En premier lieu, il y a l’avènement des micro-vidéos. Popularisées par TikTok, ces vidéos verticales de quelques dizaines de secondes accompagnées d’une musique sont devenues le format de référence pour tous les utilisateurs amateurs (ceux qui ne disposent pas de gros moyens de production). Un format qui leur permet d’exprimer leur humour ou leur créativité. Ce format a d’ailleurs été adopté en un temps record par l’ensemble des grandes plateformes sociales (les « reels » sur Instagram, « spotlights » sur Snapchat, « shorts » sur YouTube). En ce sens, les micro-vidéos ont très clairement volé la vedette aux Stories de Snapchat, elles-mêmes largement copiées par les autres plateformes sociales il y a deux ans. Vous noterez que la réalisation de ces micro-vidéos est maintenant une fonctionnalité directement intégrée aux iPhone avec les Clips.

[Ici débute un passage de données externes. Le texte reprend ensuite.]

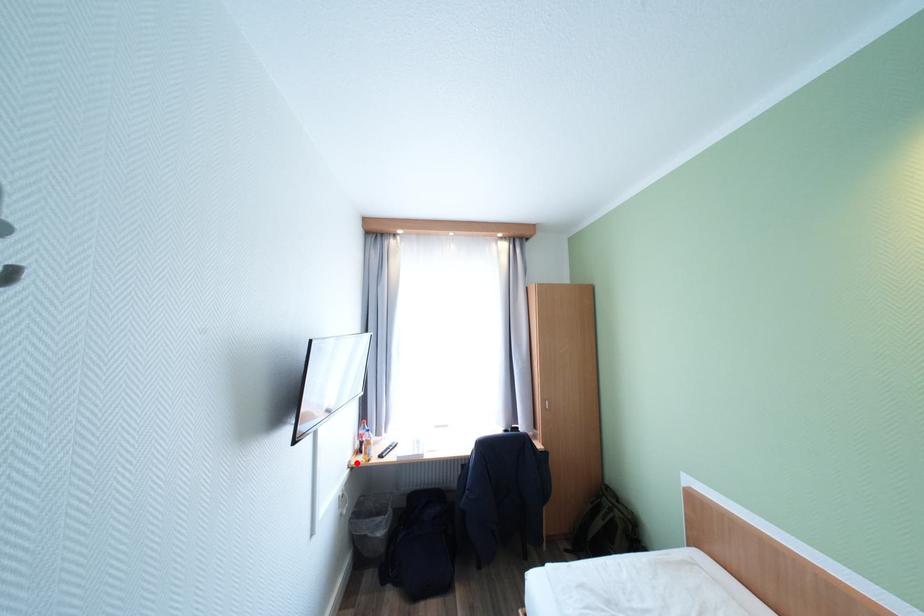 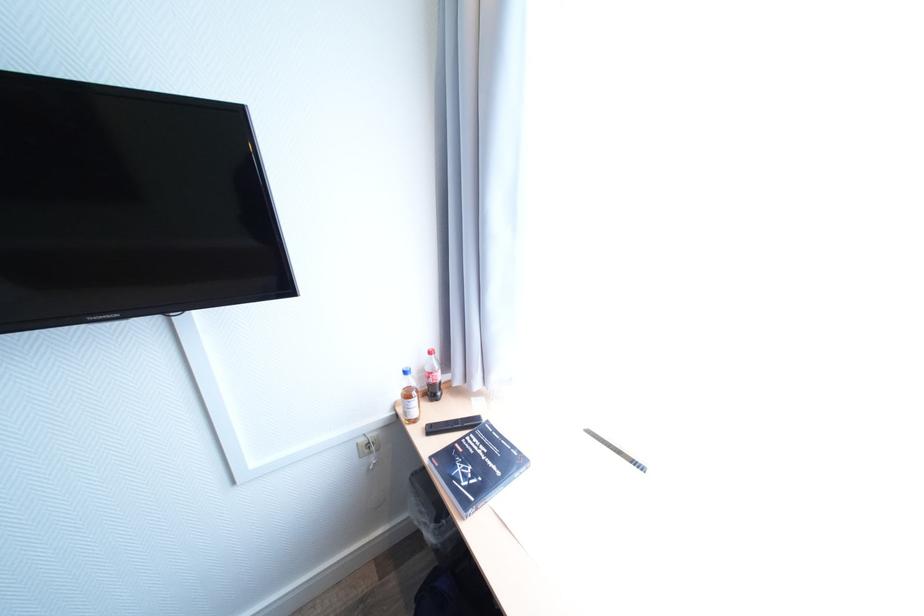 Find the pixel in the second image that matches the highlighted location in the first image.

(403, 403) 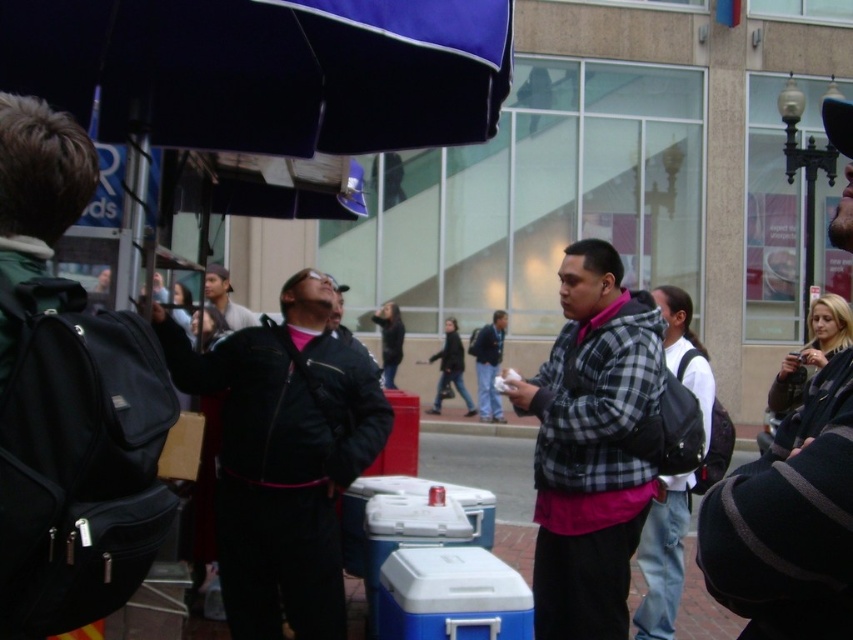 Question: Which is nearer to the black matte jacket at center?

Choices:
 (A) blue fabric umbrella at upper center
 (B) plaid fabric jacket at center
 (C) plaid wool jacket at center
 (D) white plastic cooler at center

Answer: (D)

Question: Among these objects, which one is nearest to the camera?

Choices:
 (A) black matte jacket at center
 (B) white plastic cooler at center
 (C) blue fabric umbrella at upper center
 (D) plaid wool jacket at center

Answer: (D)

Question: Does plaid fabric jacket at center have a larger size compared to white plastic cooler at center?

Choices:
 (A) no
 (B) yes

Answer: (B)

Question: Estimate the real-world distances between objects in this image. Which object is closer to the plaid fabric jacket at center?

Choices:
 (A) plaid wool jacket at center
 (B) blue fabric umbrella at upper center
 (C) white plastic cooler at center
 (D) black matte jacket at center

Answer: (C)

Question: Is blue fabric umbrella at upper center further to camera compared to plaid wool jacket at center?

Choices:
 (A) yes
 (B) no

Answer: (A)

Question: Does blue fabric umbrella at upper center appear on the left side of plaid fabric jacket at center?

Choices:
 (A) yes
 (B) no

Answer: (A) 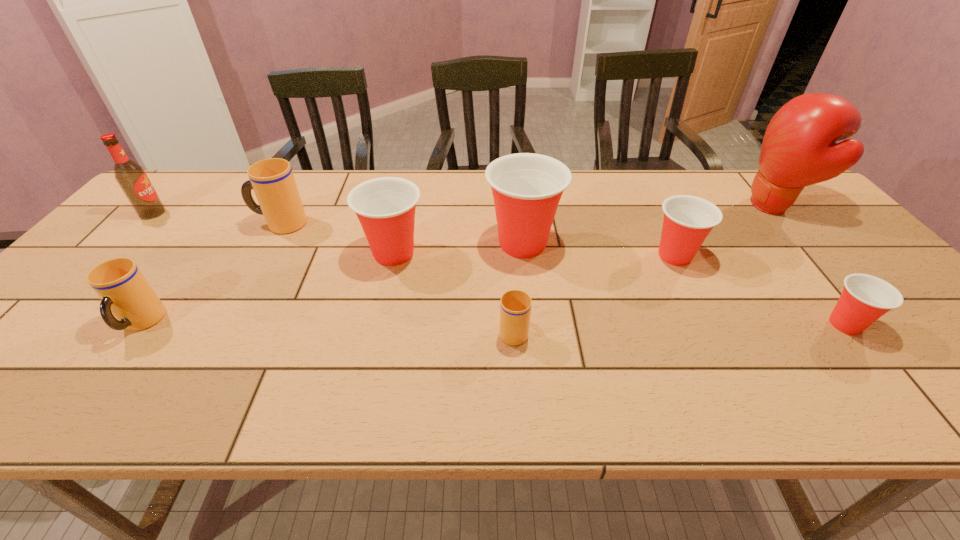 What are the coordinates of `blank region between the smallest red cup and the eighth object from right to left` in the screenshot? It's located at 493,324.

Pourquoi un tel engouement pour les micro-vidéos ? Parce qu’elles plaisent aux jeunes. Et c’est justement un des grands enjeux de 2021 : une concurrence acharnée pour la cible des ados. La défection de Facebook pour les moins de 18 ans est un phénomène observé depuis longtemps (Les jeunes et les réseaux sociaux), mais ce dont nous parlons là est un authentique exode d’utilisateurs d’à peine 10 ans qui boudent les plateformes sociales de « grands » avec leurs contenus falsifiés (les « fake influencers » sur Instagram) ou haineux (harcèlement et haters anonymes sur Twitter) pour pleinement profiter de l’humour décalé et de la bonne humeur qui caractérisent les contenus de TikTok. ll en résulte une progression spectaculaire qui fait craindre le pire aux acteurs déjà en place (Instagram, YouTube, Snapchat…).

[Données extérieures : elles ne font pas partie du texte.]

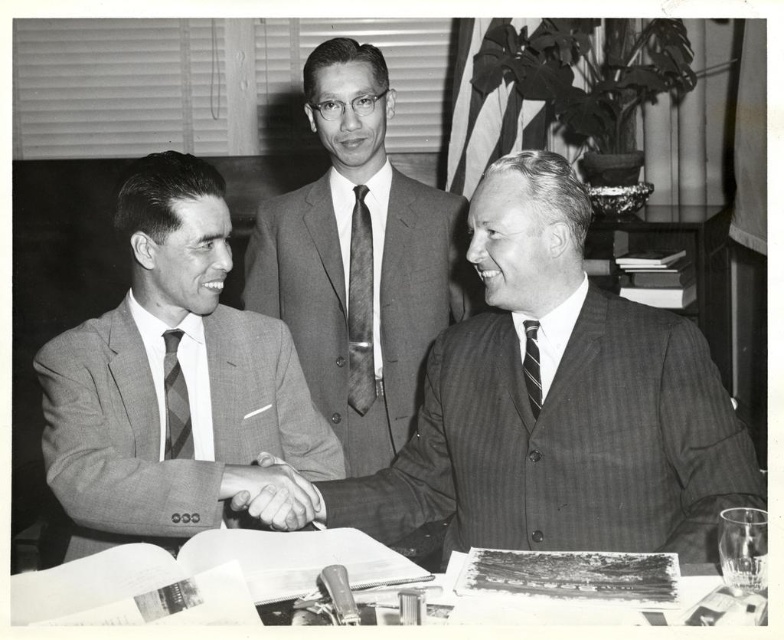 You are a photographer standing at the camera position. You want to take a closeup of the pinstriped suit at center. Can you reach it without moving your camera?

The pinstriped suit at center is 1.07 meters away from the camera, so yes, you can reach it without moving your camera for a closeup. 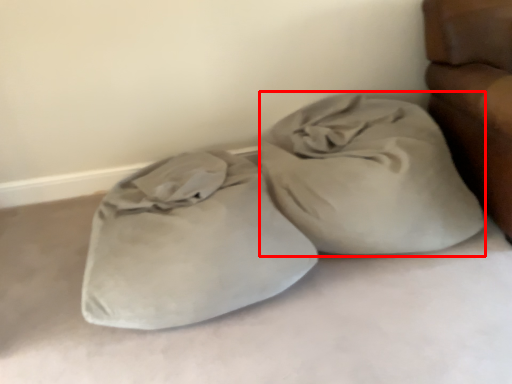 Question: Where is sack (annotated by the red box) located in relation to sleeping bag in the image?

Choices:
 (A) left
 (B) right

Answer: (B) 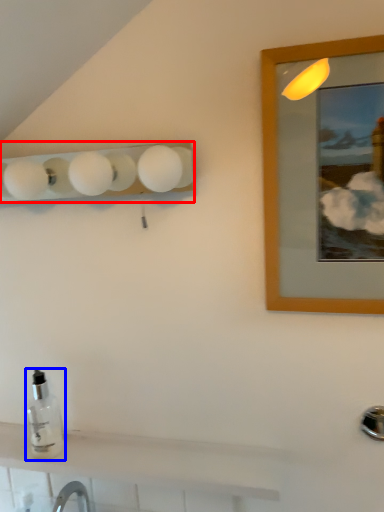 Question: Which of the following is the farthest to the observer, lamp (highlighted by a red box) or bottle (highlighted by a blue box)?

Choices:
 (A) lamp
 (B) bottle

Answer: (B) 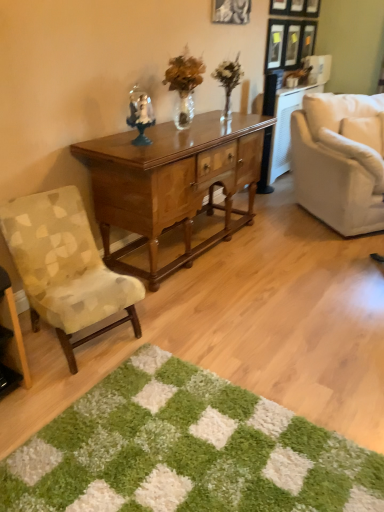 The width and height of the screenshot is (384, 512). In order to click on vacant space underneath green shaggy rug at lower center (from a real-world perspective) in this screenshot , I will do `click(183, 474)`.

Autre grosse tendance de l’année : la montée en puissance des contenus audio. Nous avions déjà constaté l’année dernière la popularité des podcasts, l’avant-garde du mouvement « slow social », mais avec le succès fulgurant de Clubhouse, toutes les grandes plateformes sociales se plient en quatre pour intégrer la possibilité d’héberger des conversations « live » (Twitter, LinkedIn, Discord, Spotify, Slack… et surtout Facebook qui dévoile de très fortes ambitions : Facebook unveils suite of new audio products). Si l’engouement pour Clubhouse est largement retombé (Clubhouse downloads are falling off a cliff), le potentiel reste intact pour les formats audio : The era of audio creators has arrived et The Opportunity in Social Audio. Pour en savoir plus sur cette nouvelle niche, je vous recommande ce très complet mapping : Audio Social, effet vitrine ou marché en devenir ?.

Puisque l’on parle de contenus, signalons la lutte acharnée des grandes plateformes contre les contenus haineux et la désinformation. Si des progrès notables ont été réalisés, force est de constater que les usages évoluent et s’adaptent : How disinformation evolved in 2020. Malgré les efforts considérables réalisés pour mettre en place des barrières algorithmiques, le récent assaut contre le Capitol aux États-Unis est la preuve que des pratiques sociales non cadrées peuvent engendrer des situations dramatiques (Facebook Knows It Was Used To Help Incite The Capitol Insurrection). À la décharge de Facebook et des autres plateformes, la tâche n’est vraiment pas simple, car les failles sont faciles à trouver et les désagréments pour les annonceurs et utilisateurs nombreux (Google Has a Secret Blocklist that Hides YouTube Hate Videos from Advertisers, But It’s Full of Holes, Twitter will reveal how its algorithmic biases cause ‘unintended harms’, Instagram launches tools to filter out abusive DMs based on keywords and emojis, and to block people, even on new accounts…).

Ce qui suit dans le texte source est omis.